Angela Carter's story about Wolf Alice describes the titular character as follows: "She never walks; she trots or gallops. Her pace is not our pace." The same can be said of Rowsell and her colleagues on My Love Is Cool. The slow and meditative "Turn To Dust" opens the record as a sort of invocation, but thereafter the album is a breathless sprint.
Subsequent tracks, "Bros", the slamming "Your Love’s Whore," You're A Germ" and "Lisbon" all aspire to hurricane force with punishing bass lines and ripping guitars. It's a reverse anthropomorphism -- Rowsell is undeniably human but takes on the appearance of an animal, its jaws thrashing through the arrangements on the album's first half.
The easiest comparisons to the band's post-grunge are bands from the 1990s: Veruca Salt, Hole, and Elastica. Unlike the bands of the first wave of the '90s, Wolf Alice holds a well-codified sense of self. The band refers to itself obliquely on "Bros," and then more directly on "Freazy," the chorus of which asks, "Did you really want to ... with Alice?" The space between "to" and "with Alice" reads on the album as a pause left in place of an expletive -- in essence, "Do you really to fuck with Alice?". The refrain continues, "You can hate us all you want/But it don't mean nothing at all." Roswell closes the hook by employing the album title, "My love is cool," as a corollary to the suggestion, "You can join us if you think you're wild."
The abrasiveness of the band's identity blends with a brash insouciance. Everyone is welcome in the universe of Wolf Alice, provided certain conditions are met, and once you're running with the animals, their affection and common purpose will be obvious. The cocksure quality of My Love Is Cool represents some majority of its charm.

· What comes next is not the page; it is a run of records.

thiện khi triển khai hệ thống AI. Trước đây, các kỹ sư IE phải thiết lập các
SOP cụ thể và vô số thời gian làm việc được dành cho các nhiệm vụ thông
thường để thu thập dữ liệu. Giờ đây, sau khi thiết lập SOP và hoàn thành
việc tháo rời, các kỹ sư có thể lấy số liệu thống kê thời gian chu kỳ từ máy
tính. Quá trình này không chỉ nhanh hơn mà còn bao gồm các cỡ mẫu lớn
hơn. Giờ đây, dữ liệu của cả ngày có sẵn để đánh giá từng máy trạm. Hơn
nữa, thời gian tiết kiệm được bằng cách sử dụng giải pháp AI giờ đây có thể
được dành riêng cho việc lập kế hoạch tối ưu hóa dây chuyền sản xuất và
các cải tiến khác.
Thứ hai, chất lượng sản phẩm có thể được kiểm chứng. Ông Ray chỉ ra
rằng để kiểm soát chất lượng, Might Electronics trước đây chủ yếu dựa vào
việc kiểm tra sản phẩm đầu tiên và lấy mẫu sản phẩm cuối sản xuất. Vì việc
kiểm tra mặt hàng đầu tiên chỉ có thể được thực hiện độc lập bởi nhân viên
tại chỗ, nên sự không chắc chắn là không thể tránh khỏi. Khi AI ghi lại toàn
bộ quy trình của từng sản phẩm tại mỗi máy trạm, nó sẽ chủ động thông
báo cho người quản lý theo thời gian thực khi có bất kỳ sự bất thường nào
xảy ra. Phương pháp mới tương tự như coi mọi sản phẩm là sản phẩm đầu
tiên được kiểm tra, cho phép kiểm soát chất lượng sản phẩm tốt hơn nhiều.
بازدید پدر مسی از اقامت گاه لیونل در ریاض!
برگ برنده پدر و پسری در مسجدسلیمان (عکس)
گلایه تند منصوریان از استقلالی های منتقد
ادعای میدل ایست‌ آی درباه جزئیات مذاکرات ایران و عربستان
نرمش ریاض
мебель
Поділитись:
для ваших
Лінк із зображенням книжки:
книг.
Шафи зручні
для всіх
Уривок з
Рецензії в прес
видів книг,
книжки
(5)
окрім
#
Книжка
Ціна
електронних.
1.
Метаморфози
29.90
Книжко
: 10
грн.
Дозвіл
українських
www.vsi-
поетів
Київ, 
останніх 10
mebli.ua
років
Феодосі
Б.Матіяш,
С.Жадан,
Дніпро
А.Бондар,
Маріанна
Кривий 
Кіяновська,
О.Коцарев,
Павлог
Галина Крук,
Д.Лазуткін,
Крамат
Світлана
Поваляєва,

Populating the back half of the record with stand-outs like "Giant Peach" and the band's first single, "Fluffy," Wolf Alice appear ready to occupy a space as both critically acclaimed and popularly appreciated, a difficult and liminal space. Rowsell and her band do not put stock in the discourse of commerce and modernity, but their debut for Dirty Hit, a subsidiary of RCA, exists as both a credible, generative take on the legacy of grunge, as well as a marketable and approachable collection of pop songs. This is not quite the "your heart in my teeth" rhetoric of the band's self-conception, but it is also the truth with the animal metaphors stripped away.
The invitation to the listener lies in the album's first line, "Keep your beady eyes on me to make sure I don't turn to dust." Rowsell needs our gaze for her tricks of lyrical violence. You can't menace someone who won't be menaced. Her brashness is a product of our desire to watch her be so brash. It's a circular and powerful logic; she needs us. It even offers Wolf Alice a dose of vulnerability that grants the record something other than turgid posture. The listener can't look away from the outset, running with the wolves by choice or circumstance. It's breathless, this final union of band and audience. Ultimately, their pace is your pace after all.